Sul taccuino di un “universo parallelo e diverso” si annotano le “speranze del nulla” e la “pazienza della vita”, citazioni di grandi poeti (Dante e Leopardi, Ezra Pound e Bonnefoy), di pietre preziose (dal topazio al diamante), di piante (dalla malva rosa all’”invasiva” gramigna). Agile, a volte impetuosa o scorrente nel suo alveo di musica), guizzante nell’allucinante volo di un episodio che sembra fermarsi nel suo stesso accadere, la tessitura lirica è un agguato di memorie da cui discende un’inclinazione intensa e sofferta dello sguardo che si posa sulla perplessità incantata del dolore. Nasce un’elegia soffusa che canta l’ardore delle favole e l’”occulto magnetismo dei nomi”, mentre premono l’epigramma e l’apologo che trovano ardore nell’ “opaco pietrisco della vita” e in un incrocio incessante di riflessi, di luci e simulacri e le “parole odorose degli artisti. Intanto, in una policromia che non forza la resistenza dei segni topografici si dispiega ancora la Città Eterna. colta in un “approdo senza viaggio”.

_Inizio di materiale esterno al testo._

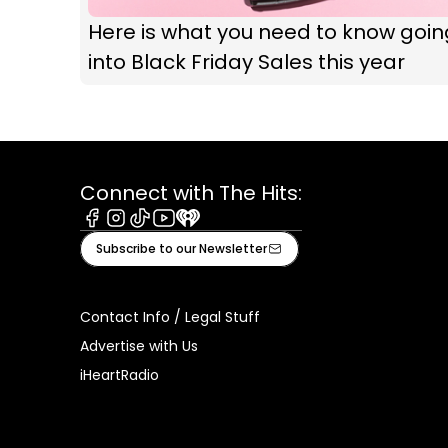
Here is what you need to know goin
into Black Friday Sales this year
Connect with The Hits:
Facebook
Instagram
Tiktok
Youtube
iHeart
Subscribe to our Newsletter
Contact Info / Legal Stuff
Advertise with Us
iHeartRadio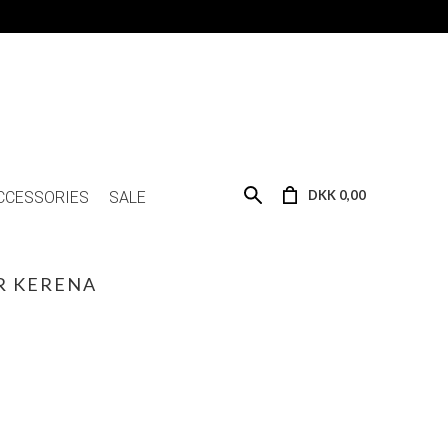
DKK 0,00
CCESSORIES
SALE
 KERENA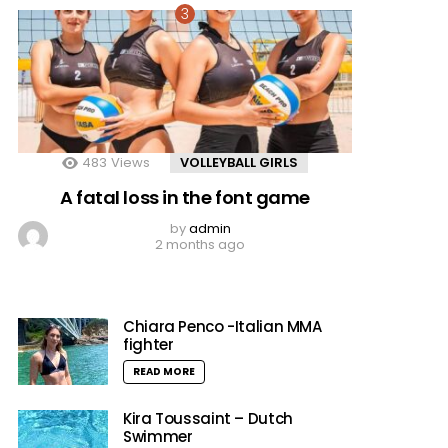
483
Views
VOLLEYBALL GIRLS
A fatal loss in the font game
by
admin
2 months ago
Chiara Penco -Italian MMA
fighter
READ MORE
Kira Toussaint – Dutch
Swimmer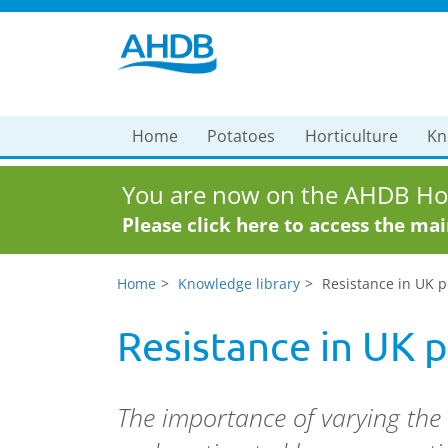
Home
Potatoes
Horticulture
Kn
You are now on the AHDB Hor
Please click here to access the ma
Home
Knowledge library
Resistance in UK p
Resistance in UK 
The importance of varying the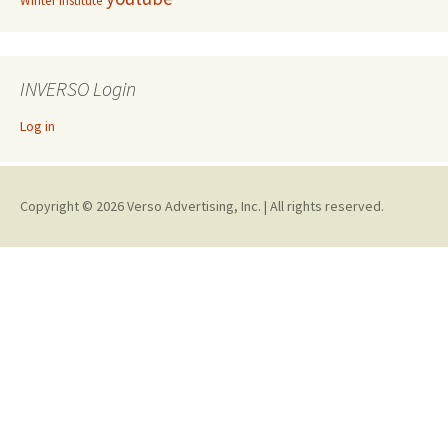
Winter Institute
INVERSO Login
Log in
Copyright © 2026 Verso Advertising, Inc. | All rights reserved.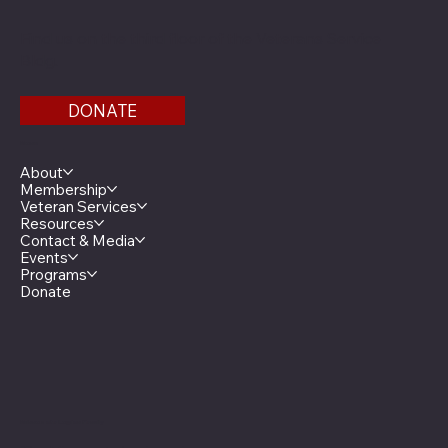
Find us on the third floor of the Veterans Service
Bldg.
DONATE
Menu
About
Membership
Veteran Services
Resources
Contact & Media
Events
Programs
Donate
Minnesota Legion Family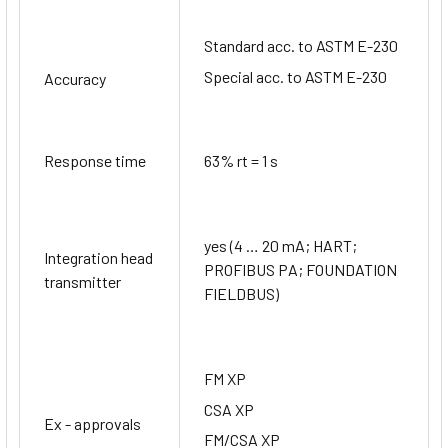
Standard acc. to ASTM E-230
Special acc. to ASTM E-230
Accuracy
Response time
63% rt = 1 s
yes (4 … 20 mA; HART;
Integration head
PROFIBUS PA; FOUNDATION
transmitter
FIELDBUS)
FM XP
CSA XP
Ex - approvals
FM/CSA XP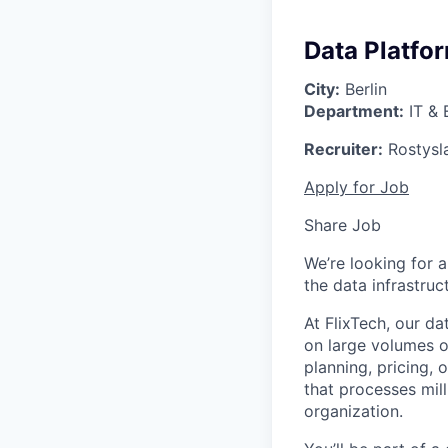
Data Platfo
City:
Berlin
Department:
IT & 
Recruiter:
Rostysl
Apply for Job
Share Job
We’re looking for 
the data infrastruc
At FlixTech, our d
on large volumes o
planning, pricing, 
that processes mill
organization.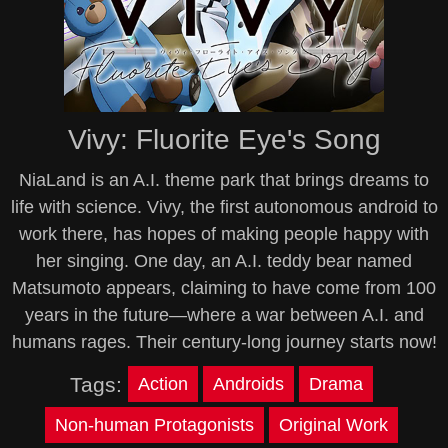
Vivy: Fluorite Eye's Song
NiaLand is an A.I. theme park that brings dreams to
life with science. Vivy, the first autonomous android to
work there, has hopes of making people happy with
her singing. One day, an A.I. teddy bear named
Matsumoto appears, claiming to have come from 100
years in the future—where a war between A.I. and
humans rages. Their century-long journey starts now!
Tags:
Action
Androids
Drama
Non-human Protagonists
Original Work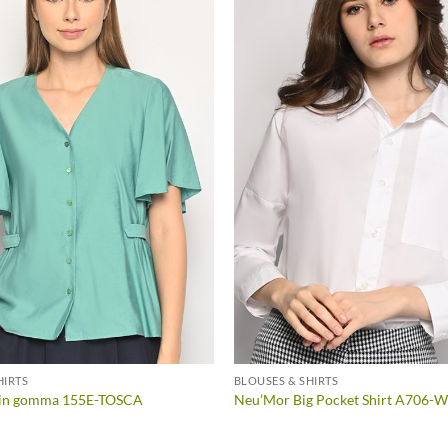
HIRTS
BLOUSES & SHIRTS
a in gomma 155E-TOSCA
Neu’Mor Big Pocket Shirt A706-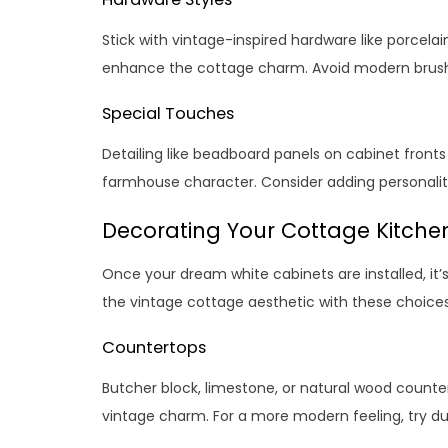
Stick with vintage-inspired hardware like porcelai
enhance the cottage charm. Avoid modern brushed
Special Touches
Detailing like beadboard panels on cabinet front
farmhouse character. Consider adding personalit
Decorating Your Cottage Kitche
Once your dream white cabinets are installed, it’s 
the vintage cottage aesthetic with these choices
Countertops
Butcher block, limestone, or natural wood count
vintage charm. For a more modern feeling, try dur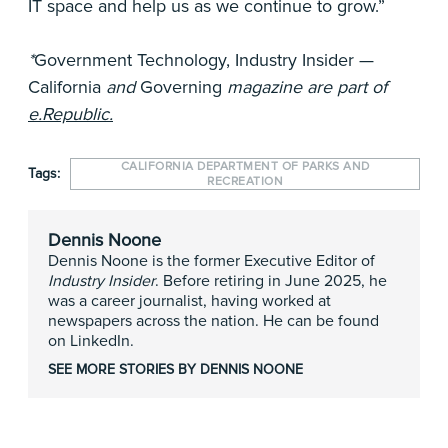
IT space and help us as we continue to grow.”
*
Government Technology, Industry Insider —
California
and
Governing
magazine are part of
e.Republic.
CALIFORNIA DEPARTMENT OF PARKS AND
Tags:
RECREATION
Dennis Noone
Dennis Noone is the former Executive Editor of
Industry Insider
. Before retiring in June 2025, he
was a career journalist, having worked at
newspapers across the nation. He can be found
on LinkedIn.
SEE MORE STORIES BY DENNIS NOONE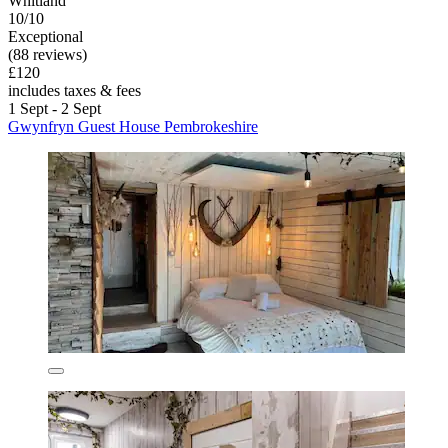
Whitland
10/10
Exceptional
(88 reviews)
£120
includes taxes & fees
1 Sept - 2 Sept
Gwynfryn Guest House Pembrokeshire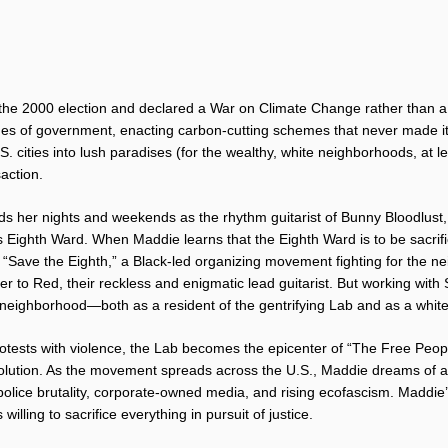
 the 2000 election and declared a War on Climate Change rather than a
es of government, enacting carbon-cutting schemes that never made it 
S. cities into lush paradises (for the wealthy, white neighborhoods, at 
action.
s her nights and weekends as the rhythm guitarist of Bunny Bloodlust,
s Eighth Ward. When Maddie learns that the Eighth Ward is to be sacri
s “Save the Eighth,” a Black-led organizing movement fighting for the ne
r to Red, their reckless and enigmatic lead guitarist. But working wit
neighborhood—both as a resident of the gentrifying Lab and as a white
otests with violence, the Lab becomes the epicenter of “The Free Peop
revolution. As the movement spreads across the U.S., Maddie dreams of a 
 police brutality, corporate-owned media, and rising ecofascism. Maddie’s
illing to sacrifice everything in pursuit of justice.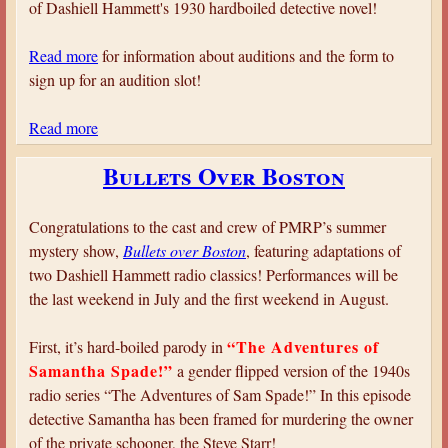
of Dashiell Hammett's 1930 hardboiled detective novel!
Read more
for information about auditions and the form to
sign up for an audition slot!
Read more
a
b
Bullets Over Boston
o
u
t
Congratulations to the cast and crew of PMRP’s summer
A
mystery show,
Bullets over Boston
, featuring adaptations of
u
two Dashiell Hammett radio classics! Performances will be
d
the last weekend in July and the first weekend in August.
i
t
“The Adventures of
First, it’s hard-boiled parody in
i
Samantha Spade!”
a gender flipped version of the 1940s
o
radio series “The Adventures of Sam Spade!” In this episode
n
detective Samantha has been framed for murdering the owner
s
of the private schooner, the Steve Starr!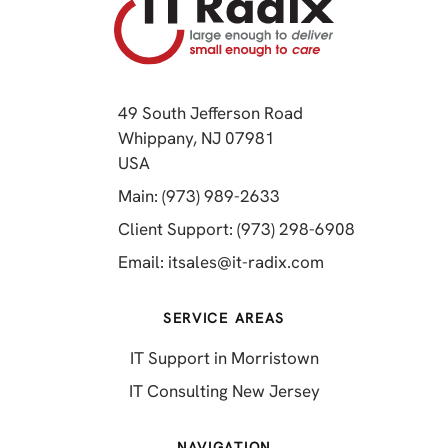
49 South Jefferson Road
Whippany, NJ 07981
(opens in a new tab)
USA
(opens in a new tab)
Main: (973) 989-2633
(opens in a 
Client Support: (973) 298-6908
(opens in a new 
Email:
itsales@it-radix.com
SERVICE AREAS
IT Support in Morristown
IT Consulting New Jersey
NAVIGATION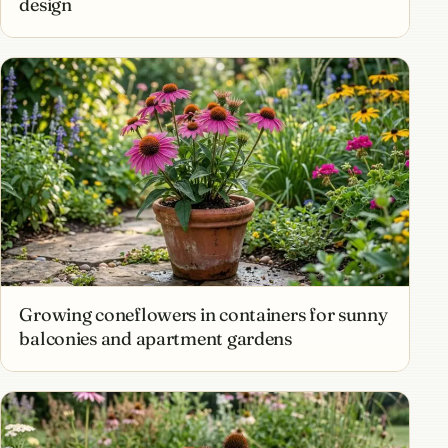
design
Growing coneflowers in containers for sunny
balconies and apartment gardens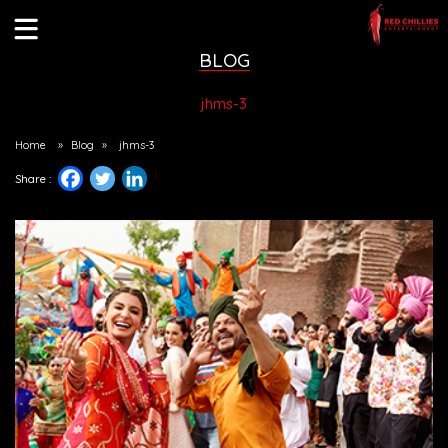
BLOG
jhms-3
Home
»
Blog
»
jhms-3
Share :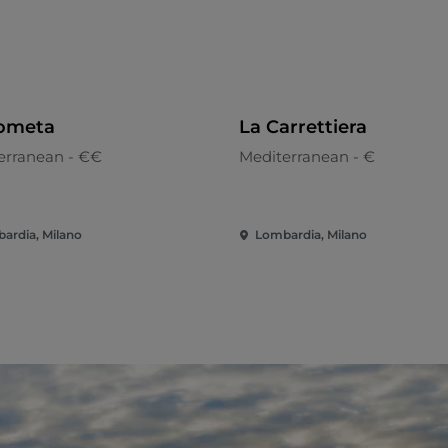
ometa
La Carrettiera
erranean - €€
Mediterranean - €
ardia, Milano
Lombardia, Milano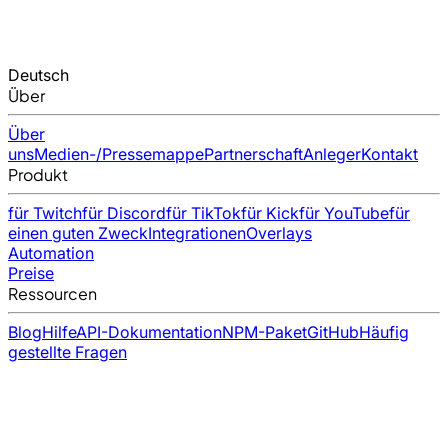
Deutsch
Über
Über
uns
Medien-/Pressemappe
Partnerschaft
Anleger
Kontakt
Produkt
für Twitch
für Discord
für TikTok
für Kick
für YouTube
für
einen guten Zweck
Integrationen
Overlays
Automation
Preise
Ressourcen
Blog
Hilfe
API-Dokumentation
NPM-Paket
GitHub
Häufig
gestellte Fragen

Un itinerario di storie e di fantasmi, sul quale si ripetono le sconvolte immagini del mondo, patisce l’”ignoto sobbalzo del demone” e si affida alla musica,” sintassi e biblioteca dell’indivisibile” di una vita “divenuta fuliggine”. Ogni indizio di realtà, di ricordi e di frantumi ha una trasparenza d’ignoto. Cela e rivela il mistero che l’avvolge. Tutto si infrange e ricompone il “sempre delle cose”, ma lì, nei “confini” del sempre si acquatta il tarlo, e un “luccichio di frase> rimane inascoltato. Si rinnova il lamento dei poeti, ma uno screzio, una diguido, una speranza rimettono in moto i giorni coi “doni avvelenati della vita”.